▶ **Exercise directions**: Write down nothing except how many lines in the entries contain "Bigger".

▶ **Source records**:
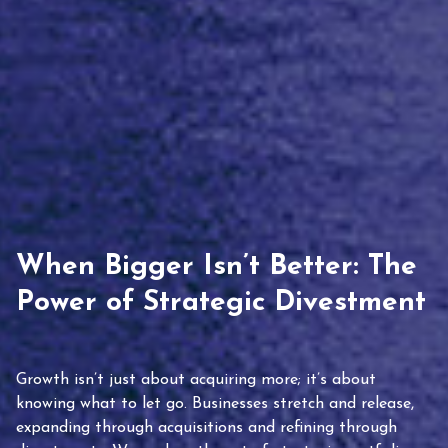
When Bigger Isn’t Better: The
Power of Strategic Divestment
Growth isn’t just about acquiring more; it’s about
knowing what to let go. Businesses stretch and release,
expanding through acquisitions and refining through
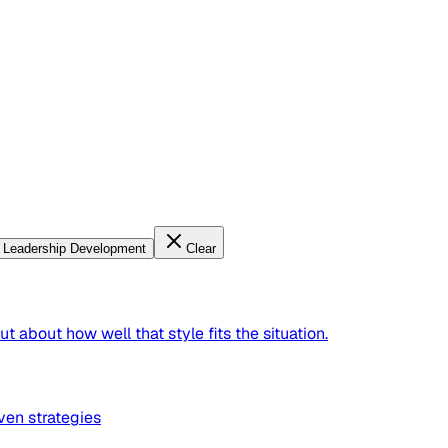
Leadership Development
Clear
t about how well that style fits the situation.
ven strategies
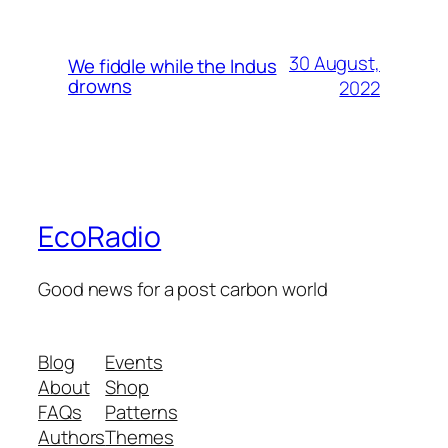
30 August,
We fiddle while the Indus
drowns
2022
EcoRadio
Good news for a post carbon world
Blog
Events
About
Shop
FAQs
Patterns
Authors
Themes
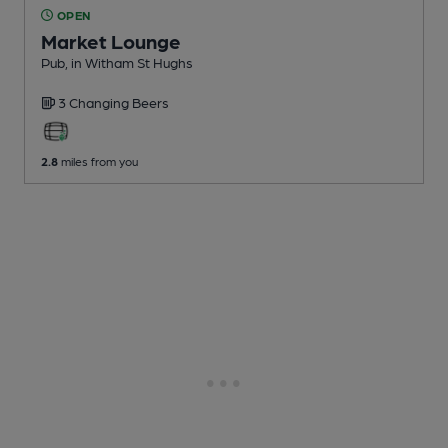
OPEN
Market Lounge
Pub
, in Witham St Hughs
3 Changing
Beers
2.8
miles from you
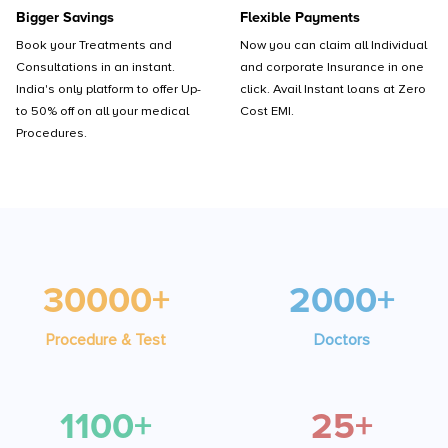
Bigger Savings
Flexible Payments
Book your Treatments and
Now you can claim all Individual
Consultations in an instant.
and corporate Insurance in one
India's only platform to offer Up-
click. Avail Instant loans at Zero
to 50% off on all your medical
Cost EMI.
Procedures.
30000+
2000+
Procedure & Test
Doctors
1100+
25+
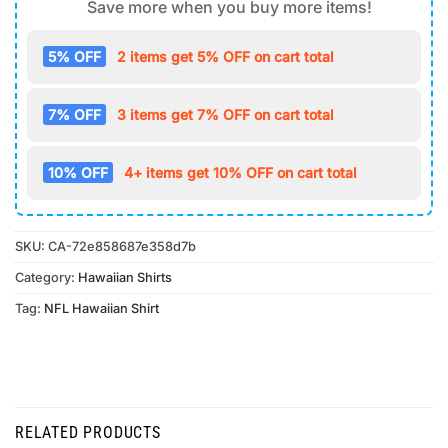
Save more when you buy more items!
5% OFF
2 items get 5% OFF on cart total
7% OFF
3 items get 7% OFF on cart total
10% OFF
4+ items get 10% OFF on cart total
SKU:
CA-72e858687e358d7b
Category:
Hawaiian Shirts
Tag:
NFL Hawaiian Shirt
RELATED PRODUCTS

* * *

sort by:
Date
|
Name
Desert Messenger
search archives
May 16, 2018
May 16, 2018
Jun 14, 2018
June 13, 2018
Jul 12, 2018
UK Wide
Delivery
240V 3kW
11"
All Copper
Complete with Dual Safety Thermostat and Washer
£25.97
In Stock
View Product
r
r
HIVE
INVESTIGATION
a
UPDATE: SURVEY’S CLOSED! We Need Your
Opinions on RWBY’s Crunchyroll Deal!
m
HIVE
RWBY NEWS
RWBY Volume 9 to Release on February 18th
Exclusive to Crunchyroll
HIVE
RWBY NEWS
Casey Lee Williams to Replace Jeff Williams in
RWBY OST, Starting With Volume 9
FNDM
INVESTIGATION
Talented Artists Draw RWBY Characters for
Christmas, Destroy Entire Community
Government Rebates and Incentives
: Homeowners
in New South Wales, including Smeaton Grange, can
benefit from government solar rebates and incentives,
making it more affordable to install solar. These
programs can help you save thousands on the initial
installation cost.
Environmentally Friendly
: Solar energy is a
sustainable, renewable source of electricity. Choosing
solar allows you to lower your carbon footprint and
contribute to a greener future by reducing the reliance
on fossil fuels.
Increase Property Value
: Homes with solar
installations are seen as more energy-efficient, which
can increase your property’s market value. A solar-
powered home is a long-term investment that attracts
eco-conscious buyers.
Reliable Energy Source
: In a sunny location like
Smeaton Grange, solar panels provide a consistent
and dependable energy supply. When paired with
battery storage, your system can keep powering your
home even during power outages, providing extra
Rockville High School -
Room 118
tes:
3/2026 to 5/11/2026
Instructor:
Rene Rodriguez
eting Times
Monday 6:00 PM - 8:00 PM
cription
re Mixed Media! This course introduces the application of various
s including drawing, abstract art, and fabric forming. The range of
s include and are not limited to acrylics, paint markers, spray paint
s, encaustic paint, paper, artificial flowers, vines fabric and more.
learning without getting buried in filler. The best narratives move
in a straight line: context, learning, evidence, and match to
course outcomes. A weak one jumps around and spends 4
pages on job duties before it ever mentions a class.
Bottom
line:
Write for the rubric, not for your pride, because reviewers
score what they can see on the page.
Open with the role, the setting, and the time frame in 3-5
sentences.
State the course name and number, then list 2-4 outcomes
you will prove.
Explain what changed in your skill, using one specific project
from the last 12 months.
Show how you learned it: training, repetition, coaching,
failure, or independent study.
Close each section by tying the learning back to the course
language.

▶ **Response below**: 2